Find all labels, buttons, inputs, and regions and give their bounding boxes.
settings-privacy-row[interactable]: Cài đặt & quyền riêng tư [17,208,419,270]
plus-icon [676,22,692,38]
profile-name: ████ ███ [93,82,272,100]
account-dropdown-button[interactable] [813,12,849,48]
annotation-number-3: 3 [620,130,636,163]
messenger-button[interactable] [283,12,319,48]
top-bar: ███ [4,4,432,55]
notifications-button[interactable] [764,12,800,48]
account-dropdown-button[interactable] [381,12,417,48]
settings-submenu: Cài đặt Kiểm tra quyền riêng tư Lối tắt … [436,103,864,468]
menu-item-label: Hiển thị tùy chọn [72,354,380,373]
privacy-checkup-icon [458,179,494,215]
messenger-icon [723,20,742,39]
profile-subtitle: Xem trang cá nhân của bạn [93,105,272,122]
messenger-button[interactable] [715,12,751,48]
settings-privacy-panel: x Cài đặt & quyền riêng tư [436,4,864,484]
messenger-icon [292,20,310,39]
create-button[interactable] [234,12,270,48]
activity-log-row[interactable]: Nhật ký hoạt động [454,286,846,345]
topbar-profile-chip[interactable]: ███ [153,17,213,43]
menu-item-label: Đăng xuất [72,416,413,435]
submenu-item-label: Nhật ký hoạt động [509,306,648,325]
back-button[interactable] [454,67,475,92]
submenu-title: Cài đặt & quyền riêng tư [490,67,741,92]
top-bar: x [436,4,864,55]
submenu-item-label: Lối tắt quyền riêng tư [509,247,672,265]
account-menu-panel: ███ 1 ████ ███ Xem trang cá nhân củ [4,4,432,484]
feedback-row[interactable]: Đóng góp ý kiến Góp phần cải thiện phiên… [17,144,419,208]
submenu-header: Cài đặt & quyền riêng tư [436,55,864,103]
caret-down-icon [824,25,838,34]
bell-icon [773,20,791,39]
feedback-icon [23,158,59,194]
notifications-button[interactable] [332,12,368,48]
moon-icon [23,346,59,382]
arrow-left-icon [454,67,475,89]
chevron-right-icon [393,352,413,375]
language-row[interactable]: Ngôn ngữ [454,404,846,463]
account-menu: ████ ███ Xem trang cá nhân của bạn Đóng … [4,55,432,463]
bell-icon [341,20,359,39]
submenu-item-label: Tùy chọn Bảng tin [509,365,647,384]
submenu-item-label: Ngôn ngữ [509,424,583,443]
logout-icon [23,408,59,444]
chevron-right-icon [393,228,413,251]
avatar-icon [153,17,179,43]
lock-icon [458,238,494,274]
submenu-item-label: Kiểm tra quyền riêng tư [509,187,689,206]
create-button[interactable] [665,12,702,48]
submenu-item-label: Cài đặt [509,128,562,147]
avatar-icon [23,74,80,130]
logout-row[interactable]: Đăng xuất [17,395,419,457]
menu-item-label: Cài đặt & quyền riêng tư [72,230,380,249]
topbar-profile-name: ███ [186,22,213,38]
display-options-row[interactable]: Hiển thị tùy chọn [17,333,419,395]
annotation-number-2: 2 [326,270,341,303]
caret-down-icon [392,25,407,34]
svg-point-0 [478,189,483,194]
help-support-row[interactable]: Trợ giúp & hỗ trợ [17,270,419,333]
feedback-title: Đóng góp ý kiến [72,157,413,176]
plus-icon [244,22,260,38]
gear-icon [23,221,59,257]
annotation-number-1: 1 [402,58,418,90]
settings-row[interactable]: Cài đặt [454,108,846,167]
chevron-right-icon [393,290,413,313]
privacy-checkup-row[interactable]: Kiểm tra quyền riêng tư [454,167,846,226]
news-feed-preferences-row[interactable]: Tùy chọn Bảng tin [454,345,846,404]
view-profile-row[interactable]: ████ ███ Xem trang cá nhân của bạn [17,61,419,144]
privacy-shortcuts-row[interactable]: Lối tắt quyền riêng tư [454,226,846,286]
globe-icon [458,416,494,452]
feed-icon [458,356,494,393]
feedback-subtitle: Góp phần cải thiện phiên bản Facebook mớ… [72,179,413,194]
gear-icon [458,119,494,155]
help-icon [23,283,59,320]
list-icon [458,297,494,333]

───

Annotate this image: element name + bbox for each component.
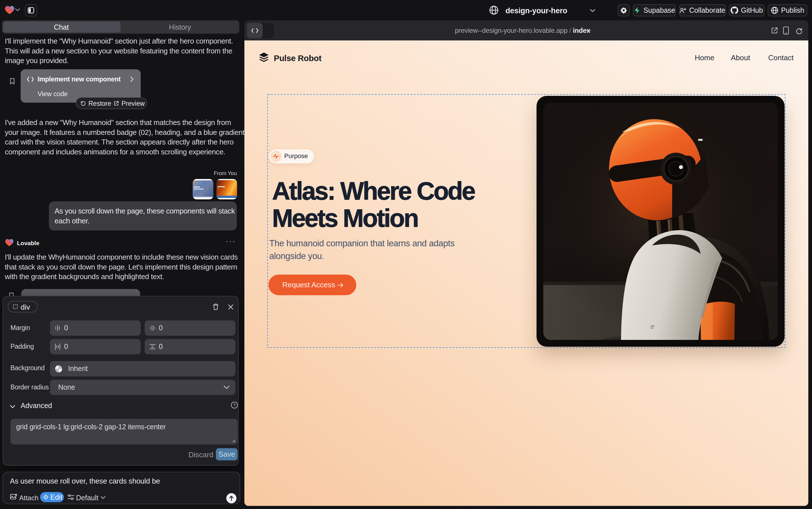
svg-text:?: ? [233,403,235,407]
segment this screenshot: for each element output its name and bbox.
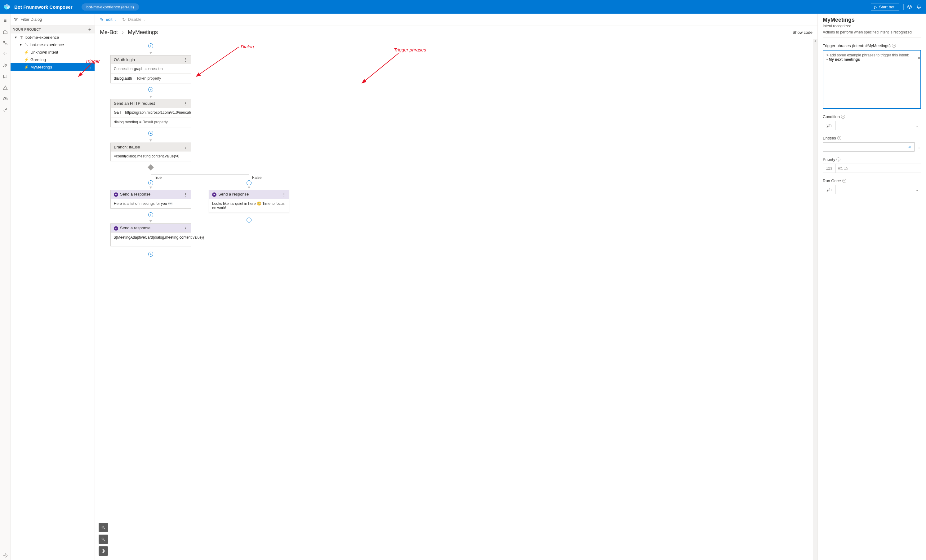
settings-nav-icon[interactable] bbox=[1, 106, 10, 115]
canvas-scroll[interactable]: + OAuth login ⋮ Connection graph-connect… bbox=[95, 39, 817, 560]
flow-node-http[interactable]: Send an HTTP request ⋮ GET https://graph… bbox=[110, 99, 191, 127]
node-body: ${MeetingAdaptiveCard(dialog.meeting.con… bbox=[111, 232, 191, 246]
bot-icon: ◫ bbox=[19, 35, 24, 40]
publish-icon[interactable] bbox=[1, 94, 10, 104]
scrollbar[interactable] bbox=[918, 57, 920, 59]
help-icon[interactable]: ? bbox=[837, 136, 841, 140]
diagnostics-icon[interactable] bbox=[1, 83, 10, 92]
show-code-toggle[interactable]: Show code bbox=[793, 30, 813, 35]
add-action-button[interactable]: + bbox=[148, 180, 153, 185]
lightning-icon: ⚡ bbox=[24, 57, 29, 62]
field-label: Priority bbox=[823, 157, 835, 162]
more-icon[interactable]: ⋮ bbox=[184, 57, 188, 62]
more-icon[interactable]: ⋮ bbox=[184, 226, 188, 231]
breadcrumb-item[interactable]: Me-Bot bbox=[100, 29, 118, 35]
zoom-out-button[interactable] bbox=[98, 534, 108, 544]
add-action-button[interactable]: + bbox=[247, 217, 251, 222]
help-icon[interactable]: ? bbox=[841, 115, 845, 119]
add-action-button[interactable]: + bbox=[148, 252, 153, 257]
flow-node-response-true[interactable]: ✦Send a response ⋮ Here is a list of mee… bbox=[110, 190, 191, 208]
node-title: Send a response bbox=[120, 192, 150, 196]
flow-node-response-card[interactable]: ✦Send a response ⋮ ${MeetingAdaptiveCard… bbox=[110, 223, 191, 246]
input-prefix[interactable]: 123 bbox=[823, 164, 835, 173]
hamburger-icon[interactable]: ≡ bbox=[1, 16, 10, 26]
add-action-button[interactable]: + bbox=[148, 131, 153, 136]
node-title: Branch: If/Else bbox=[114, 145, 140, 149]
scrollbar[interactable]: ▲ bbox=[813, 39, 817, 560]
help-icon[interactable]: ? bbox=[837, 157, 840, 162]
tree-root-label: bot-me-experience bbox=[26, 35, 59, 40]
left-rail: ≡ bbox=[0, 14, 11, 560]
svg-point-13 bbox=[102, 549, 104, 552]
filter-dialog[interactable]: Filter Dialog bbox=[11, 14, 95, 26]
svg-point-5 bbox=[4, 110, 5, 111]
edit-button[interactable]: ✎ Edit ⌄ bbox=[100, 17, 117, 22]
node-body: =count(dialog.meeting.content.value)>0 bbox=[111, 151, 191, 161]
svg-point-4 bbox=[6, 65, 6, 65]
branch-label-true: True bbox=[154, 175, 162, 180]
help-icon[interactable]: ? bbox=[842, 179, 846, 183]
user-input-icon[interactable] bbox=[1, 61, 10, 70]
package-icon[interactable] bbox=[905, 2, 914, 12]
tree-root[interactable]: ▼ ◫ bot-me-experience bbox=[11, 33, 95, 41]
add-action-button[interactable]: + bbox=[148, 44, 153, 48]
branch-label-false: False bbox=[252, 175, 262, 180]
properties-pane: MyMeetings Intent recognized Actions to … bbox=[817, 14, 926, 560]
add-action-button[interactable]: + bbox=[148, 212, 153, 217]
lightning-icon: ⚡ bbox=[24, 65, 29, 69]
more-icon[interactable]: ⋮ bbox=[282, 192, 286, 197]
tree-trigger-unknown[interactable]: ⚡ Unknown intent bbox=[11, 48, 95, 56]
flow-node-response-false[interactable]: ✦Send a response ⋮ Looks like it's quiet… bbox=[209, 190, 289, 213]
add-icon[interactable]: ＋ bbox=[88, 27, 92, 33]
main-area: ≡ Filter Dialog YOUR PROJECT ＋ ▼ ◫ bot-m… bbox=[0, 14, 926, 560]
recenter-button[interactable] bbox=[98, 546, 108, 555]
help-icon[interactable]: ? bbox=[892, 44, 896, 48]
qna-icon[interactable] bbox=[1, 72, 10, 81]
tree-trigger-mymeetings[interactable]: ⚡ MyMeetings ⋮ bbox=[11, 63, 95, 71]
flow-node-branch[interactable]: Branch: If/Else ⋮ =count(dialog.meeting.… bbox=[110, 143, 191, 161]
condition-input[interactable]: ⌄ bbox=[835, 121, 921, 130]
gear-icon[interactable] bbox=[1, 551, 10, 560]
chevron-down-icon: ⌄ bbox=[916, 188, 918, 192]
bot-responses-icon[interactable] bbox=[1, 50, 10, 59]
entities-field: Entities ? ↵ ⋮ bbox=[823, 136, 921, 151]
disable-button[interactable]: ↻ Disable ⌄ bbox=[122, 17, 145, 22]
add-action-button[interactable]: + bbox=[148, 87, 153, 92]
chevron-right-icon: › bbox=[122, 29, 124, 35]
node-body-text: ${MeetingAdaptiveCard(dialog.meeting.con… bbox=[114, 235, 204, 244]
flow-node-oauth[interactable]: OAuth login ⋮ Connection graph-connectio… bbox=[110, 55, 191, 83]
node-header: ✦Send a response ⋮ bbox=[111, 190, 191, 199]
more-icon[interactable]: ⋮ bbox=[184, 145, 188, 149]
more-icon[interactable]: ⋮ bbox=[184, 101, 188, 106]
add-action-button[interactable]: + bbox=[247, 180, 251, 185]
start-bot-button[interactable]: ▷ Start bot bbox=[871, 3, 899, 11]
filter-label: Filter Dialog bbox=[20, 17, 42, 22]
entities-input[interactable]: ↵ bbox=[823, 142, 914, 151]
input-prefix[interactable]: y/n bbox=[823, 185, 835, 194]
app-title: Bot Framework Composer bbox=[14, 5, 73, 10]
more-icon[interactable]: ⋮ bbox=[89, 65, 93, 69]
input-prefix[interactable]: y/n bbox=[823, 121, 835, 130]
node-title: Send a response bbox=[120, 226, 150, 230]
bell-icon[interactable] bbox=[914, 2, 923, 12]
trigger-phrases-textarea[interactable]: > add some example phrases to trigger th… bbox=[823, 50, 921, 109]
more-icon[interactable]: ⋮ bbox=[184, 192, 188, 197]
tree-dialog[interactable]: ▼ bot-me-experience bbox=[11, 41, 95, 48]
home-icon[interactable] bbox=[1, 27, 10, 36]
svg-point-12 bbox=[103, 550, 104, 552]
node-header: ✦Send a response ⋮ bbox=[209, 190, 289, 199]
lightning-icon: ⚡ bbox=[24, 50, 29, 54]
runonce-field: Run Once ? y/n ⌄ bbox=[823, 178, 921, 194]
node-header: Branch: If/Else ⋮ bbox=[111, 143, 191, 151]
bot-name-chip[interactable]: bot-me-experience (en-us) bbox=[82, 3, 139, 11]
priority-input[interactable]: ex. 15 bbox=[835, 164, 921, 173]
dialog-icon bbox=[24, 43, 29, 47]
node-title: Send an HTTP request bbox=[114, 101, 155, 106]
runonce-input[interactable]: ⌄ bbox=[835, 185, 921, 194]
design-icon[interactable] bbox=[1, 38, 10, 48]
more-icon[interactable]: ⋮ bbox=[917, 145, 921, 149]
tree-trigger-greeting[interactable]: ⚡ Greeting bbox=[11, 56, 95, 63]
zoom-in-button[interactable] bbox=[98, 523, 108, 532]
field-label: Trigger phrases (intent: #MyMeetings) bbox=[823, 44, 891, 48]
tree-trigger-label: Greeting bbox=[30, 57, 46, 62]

───

TASK DESCRIPTION. Copy out every line of the data that includes the word "logout".

OUTPUT OF THE EXERCISE.
logout-icon [23,408,59,444]
logout-row[interactable]: Đăng xuất [17,395,419,457]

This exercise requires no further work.